Well we're back from Copenhagen. Some of us at least: reports are still coming in that while some people were deported for such crimes as carrying a Leatherman, others were locked up for holding a small cloth roughly the size of a hand towel somewhere in the vicinity of the great and the good.

The list of those detained or deported is growing - the convergence space where I queued for the coach had a special bit of wall for notes from the deported to their friends (mostly 'get my stuff'). It's criminal that the unelected lobbyists and fully-elected arseholes that conjured up this so-called deal on the back of a napkin have their mugs in the paper while the real heroes - those who took action to stop the world going to hell in a handbasket - are facing Christmas in jail.

Greenpeace UK has asked people to write to the Danish PM and whinge like hell about the detentions. They've got one of those standard template letter things, but you can modify it, perhaps to include the name of a friend, or to widen your objection to include those deported (including the foreign correspondent of the Spanish equivalent of the BBC, sent home for filming outside the Bella Centre while wearing full press credentials).

It's probably about as worthwhile as getting all the world's leaders in one place to solve a problem they created, but it's better than sinking into post-action despair.
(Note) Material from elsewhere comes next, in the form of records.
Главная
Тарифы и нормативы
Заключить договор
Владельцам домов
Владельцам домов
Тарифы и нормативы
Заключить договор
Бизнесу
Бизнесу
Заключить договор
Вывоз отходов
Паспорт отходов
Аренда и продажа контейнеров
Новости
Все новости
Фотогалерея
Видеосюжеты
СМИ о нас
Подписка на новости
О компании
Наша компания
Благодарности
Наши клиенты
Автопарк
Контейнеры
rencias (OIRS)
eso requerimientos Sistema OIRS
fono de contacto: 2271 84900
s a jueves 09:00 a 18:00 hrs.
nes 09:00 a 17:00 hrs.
Actually, the best thing to do if you're living in Blighty would be to go blockade the Danish Embassy until they let everyone go... but it is snowing, after all.
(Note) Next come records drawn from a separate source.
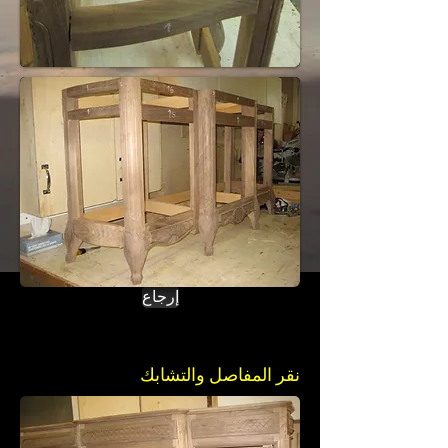
إرجاع
نقر المفاصل والتشابك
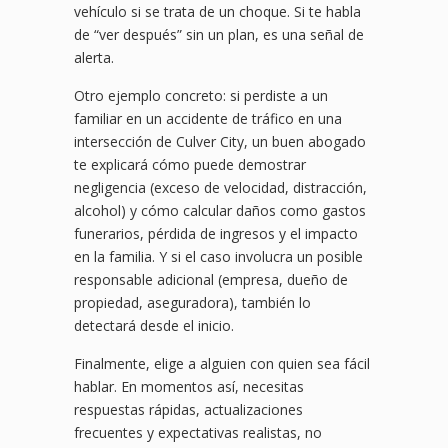
vehículo si se trata de un choque. Si te habla
de “ver después” sin un plan, es una señal de
alerta.
Otro ejemplo concreto: si perdiste a un
familiar en un accidente de tráfico en una
intersección de Culver City, un buen abogado
te explicará cómo puede demostrar
negligencia (exceso de velocidad, distracción,
alcohol) y cómo calcular daños como gastos
funerarios, pérdida de ingresos y el impacto
en la familia. Y si el caso involucra un posible
responsable adicional (empresa, dueño de
propiedad, aseguradora), también lo
detectará desde el inicio.
Finalmente, elige a alguien con quien sea fácil
hablar. En momentos así, necesitas
respuestas rápidas, actualizaciones
frecuentes y expectativas realistas, no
Post-COP reflections: we gotta take the power back


Imagine 74 people are trapped in a pub and this pub starts to go up in flames. Meanwhile, 26 people stand on the outside smoking. A couple of them see smoke coming from out a window. They tell the others and start discussing how best to stop the fire, who should do it, or even how they should treat the wounds of those who are inside.

They’re all very hesitant to go near the fire because they may get burnt and so take their time talking about it so they don’t have to do anything themselves. The pub burns down, with the 74 people inside, and then it spreads, if not actually killing all of the remaining 26 people then burning down their houses and destroying their way of life.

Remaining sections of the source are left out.